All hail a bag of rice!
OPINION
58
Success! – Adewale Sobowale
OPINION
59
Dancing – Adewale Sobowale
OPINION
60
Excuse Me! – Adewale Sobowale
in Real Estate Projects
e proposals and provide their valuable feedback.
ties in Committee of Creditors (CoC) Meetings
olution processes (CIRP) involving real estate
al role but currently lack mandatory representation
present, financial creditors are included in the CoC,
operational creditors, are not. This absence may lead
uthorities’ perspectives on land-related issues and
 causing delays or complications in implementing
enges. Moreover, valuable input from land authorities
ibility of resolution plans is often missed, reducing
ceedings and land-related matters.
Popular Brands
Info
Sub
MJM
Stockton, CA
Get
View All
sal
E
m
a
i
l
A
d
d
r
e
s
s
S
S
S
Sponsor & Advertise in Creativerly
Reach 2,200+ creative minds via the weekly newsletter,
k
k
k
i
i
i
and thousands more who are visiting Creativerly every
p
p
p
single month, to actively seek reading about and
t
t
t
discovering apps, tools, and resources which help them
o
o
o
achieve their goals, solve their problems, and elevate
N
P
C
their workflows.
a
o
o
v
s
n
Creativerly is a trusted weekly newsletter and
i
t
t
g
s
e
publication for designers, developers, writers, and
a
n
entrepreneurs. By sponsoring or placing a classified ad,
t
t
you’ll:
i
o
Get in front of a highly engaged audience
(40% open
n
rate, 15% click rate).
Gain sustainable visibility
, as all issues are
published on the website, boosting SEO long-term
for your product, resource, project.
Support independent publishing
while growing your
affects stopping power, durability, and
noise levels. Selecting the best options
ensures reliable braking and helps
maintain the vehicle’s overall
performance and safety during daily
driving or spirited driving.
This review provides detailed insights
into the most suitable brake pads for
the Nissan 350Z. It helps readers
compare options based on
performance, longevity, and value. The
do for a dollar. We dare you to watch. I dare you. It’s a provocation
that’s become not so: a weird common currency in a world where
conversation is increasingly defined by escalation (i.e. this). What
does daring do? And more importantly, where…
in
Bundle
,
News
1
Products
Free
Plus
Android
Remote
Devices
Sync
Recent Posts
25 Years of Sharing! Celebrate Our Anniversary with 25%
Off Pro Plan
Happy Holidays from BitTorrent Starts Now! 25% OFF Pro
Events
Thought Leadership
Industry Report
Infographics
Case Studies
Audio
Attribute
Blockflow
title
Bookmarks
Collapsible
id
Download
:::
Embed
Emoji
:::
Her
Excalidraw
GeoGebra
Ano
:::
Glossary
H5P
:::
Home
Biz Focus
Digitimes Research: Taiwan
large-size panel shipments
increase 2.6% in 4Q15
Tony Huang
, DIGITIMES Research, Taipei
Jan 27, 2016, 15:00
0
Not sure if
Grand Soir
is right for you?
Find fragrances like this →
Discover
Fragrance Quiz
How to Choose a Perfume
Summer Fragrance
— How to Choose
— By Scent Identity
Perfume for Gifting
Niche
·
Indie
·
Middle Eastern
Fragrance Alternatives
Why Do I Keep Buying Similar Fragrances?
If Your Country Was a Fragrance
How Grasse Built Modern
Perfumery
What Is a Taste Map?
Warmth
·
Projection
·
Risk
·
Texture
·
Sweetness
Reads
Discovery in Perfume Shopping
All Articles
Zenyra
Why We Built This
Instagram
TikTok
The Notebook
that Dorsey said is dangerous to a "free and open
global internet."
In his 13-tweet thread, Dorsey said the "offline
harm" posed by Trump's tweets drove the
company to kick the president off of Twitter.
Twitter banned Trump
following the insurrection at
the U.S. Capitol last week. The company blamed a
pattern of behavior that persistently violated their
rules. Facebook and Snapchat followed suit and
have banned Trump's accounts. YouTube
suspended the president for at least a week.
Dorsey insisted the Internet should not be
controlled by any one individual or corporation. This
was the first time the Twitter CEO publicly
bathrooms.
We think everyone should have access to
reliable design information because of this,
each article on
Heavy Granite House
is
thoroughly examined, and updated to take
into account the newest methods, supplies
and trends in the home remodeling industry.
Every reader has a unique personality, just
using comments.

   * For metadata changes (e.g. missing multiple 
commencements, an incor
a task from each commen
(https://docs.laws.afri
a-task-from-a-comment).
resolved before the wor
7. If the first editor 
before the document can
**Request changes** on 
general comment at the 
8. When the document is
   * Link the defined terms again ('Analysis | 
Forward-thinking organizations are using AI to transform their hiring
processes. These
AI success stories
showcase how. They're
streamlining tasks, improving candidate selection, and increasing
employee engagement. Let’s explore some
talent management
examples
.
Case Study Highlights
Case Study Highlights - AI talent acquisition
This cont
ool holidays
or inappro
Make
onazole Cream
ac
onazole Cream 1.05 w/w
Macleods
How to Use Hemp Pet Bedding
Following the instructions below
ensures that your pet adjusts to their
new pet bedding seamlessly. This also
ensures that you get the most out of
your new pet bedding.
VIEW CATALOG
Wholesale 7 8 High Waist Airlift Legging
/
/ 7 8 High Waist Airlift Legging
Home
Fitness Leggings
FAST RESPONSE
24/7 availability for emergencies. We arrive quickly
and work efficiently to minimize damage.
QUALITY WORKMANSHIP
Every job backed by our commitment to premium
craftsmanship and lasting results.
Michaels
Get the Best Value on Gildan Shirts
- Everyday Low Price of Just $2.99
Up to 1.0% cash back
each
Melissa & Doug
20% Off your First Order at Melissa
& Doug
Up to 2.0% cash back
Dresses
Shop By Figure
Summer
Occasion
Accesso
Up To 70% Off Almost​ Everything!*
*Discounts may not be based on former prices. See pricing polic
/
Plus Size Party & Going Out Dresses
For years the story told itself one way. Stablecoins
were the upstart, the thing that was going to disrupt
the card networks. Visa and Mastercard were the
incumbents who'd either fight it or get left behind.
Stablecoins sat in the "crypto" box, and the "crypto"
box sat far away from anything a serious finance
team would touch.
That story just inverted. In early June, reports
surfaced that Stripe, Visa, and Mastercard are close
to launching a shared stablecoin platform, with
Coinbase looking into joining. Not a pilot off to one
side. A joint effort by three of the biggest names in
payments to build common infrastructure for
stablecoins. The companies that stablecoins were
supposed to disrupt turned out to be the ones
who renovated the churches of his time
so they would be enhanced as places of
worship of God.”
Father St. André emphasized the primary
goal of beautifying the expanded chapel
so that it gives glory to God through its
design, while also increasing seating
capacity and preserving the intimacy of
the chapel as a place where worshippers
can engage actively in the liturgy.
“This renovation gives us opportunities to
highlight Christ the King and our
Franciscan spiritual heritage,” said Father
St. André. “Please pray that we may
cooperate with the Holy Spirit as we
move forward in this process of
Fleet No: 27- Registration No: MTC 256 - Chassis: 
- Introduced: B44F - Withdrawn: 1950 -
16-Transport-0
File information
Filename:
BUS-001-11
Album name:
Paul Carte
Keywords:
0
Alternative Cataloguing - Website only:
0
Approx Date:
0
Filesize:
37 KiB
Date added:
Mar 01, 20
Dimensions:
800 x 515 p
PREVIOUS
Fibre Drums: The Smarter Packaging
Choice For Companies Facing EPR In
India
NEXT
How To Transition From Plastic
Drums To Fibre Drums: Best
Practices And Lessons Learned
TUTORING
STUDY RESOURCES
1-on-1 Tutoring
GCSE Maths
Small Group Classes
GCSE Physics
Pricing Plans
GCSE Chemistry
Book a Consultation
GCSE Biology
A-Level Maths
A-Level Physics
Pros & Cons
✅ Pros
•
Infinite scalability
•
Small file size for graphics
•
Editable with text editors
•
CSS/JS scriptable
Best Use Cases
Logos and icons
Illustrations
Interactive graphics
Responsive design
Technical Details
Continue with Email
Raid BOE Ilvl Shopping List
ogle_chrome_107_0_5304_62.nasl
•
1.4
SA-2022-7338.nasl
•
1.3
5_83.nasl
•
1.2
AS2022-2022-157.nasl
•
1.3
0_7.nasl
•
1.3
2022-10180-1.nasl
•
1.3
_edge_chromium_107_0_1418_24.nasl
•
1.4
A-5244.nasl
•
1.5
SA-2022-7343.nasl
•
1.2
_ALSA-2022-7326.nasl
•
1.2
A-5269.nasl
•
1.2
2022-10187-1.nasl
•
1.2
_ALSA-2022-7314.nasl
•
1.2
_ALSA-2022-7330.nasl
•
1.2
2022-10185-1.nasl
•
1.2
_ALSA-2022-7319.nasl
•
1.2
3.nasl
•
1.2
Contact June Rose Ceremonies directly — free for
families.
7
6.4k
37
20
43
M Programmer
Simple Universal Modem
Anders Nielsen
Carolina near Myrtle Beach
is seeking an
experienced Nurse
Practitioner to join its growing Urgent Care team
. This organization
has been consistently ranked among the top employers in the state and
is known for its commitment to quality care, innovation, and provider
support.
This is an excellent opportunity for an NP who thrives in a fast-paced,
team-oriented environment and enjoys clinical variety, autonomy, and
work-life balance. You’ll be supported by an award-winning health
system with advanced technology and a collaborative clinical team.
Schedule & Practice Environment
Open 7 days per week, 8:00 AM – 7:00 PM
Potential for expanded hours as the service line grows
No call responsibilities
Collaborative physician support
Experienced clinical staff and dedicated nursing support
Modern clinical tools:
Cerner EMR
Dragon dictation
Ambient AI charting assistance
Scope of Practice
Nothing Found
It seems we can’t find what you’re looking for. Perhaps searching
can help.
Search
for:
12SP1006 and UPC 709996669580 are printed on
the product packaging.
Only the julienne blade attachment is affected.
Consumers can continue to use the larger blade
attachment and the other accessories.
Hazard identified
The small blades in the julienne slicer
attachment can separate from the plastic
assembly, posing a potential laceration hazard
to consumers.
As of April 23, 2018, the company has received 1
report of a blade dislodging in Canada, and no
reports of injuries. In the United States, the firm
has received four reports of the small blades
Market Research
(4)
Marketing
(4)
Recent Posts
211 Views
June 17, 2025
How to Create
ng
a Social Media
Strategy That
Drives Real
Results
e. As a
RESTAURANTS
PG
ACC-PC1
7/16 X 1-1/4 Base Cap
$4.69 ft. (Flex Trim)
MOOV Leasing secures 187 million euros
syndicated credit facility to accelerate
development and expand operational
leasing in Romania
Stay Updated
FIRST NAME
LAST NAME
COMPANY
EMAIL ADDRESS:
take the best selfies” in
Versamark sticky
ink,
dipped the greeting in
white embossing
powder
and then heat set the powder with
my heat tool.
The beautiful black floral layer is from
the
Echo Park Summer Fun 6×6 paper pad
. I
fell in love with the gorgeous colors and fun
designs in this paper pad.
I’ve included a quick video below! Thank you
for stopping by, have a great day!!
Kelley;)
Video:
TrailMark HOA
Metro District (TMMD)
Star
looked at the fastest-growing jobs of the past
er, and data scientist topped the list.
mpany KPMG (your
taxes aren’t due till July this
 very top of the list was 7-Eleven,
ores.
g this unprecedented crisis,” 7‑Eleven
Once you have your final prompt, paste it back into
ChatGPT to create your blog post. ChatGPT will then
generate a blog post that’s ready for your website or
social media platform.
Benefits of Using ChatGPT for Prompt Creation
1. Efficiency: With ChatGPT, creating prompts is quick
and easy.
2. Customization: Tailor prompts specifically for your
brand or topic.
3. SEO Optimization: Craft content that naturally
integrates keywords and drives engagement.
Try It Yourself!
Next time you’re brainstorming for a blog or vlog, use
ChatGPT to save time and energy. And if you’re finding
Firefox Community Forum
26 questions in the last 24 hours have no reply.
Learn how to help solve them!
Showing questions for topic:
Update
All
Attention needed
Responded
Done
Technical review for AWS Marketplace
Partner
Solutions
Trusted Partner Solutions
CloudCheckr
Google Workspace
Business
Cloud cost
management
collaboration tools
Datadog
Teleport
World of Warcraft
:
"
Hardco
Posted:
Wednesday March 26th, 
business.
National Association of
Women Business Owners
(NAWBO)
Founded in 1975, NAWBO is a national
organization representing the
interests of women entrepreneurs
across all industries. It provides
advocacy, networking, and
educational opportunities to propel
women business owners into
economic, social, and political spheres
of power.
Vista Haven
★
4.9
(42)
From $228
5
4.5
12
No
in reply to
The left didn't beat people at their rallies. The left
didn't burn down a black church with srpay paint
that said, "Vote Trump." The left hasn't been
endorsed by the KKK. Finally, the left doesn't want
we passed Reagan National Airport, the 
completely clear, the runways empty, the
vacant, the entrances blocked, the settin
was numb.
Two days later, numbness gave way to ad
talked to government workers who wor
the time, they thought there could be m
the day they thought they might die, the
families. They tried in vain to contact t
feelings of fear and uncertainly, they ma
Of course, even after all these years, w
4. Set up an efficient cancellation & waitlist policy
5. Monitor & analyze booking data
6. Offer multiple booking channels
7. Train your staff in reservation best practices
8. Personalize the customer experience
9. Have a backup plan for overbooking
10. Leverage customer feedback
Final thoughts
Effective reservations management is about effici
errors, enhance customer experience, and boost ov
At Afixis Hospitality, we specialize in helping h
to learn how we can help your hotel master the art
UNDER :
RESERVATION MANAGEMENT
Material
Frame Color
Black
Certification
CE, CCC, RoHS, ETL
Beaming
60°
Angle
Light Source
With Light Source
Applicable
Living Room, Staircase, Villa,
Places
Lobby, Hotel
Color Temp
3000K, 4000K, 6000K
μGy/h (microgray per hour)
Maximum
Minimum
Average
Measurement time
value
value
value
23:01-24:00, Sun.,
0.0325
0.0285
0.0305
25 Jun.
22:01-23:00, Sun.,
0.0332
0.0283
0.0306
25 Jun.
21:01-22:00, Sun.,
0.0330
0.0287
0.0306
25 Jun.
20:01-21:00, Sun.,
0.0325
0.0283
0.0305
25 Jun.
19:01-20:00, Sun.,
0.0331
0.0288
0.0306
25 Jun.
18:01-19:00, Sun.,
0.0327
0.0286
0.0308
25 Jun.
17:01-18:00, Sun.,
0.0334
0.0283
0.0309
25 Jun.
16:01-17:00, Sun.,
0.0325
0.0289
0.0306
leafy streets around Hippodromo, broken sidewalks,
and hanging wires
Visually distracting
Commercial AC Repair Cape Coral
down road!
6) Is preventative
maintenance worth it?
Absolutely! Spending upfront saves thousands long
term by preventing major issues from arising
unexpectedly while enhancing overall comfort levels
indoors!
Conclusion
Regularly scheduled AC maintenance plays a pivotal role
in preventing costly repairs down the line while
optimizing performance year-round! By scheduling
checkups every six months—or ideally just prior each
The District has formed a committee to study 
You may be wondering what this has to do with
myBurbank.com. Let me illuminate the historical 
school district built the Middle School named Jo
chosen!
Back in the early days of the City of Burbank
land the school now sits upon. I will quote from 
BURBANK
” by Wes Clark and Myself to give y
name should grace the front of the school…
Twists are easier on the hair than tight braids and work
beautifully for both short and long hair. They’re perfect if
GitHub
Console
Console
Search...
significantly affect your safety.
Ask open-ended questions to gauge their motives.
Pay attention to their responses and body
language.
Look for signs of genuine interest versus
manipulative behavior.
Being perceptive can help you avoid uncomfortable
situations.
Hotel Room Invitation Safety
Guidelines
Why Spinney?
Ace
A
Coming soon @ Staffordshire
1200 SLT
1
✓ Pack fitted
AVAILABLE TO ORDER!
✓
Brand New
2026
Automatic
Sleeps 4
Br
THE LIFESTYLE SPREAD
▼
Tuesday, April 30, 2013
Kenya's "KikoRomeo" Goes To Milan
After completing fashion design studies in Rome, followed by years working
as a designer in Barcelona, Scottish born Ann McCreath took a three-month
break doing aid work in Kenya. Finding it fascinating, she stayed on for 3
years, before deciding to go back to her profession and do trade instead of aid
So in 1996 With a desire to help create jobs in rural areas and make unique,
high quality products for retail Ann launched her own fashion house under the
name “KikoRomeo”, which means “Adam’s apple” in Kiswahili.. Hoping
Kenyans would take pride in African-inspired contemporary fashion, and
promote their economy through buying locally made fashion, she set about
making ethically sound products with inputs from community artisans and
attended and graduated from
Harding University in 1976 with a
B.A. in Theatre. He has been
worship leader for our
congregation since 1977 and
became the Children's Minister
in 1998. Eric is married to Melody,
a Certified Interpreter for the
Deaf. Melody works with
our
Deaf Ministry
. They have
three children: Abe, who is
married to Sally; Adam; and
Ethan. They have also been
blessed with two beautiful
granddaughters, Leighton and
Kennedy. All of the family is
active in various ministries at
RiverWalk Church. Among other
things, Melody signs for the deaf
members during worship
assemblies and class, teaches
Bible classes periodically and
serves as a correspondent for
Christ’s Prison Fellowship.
☆ ☆ ☆
Print the first line of the records above and each line after it, exactly, through the line with "ties in Committee of Creditors (CoC) Meetings".

All hail a bag of rice!
OPINION
58
Success! – Adewale Sobowale
OPINION
59
Dancing – Adewale Sobowale
OPINION
60
Excuse Me! – Adewale Sobowale
in Real Estate Projects
e proposals and provide their valuable feedback.
ties in Committee of Creditors (CoC) Meetings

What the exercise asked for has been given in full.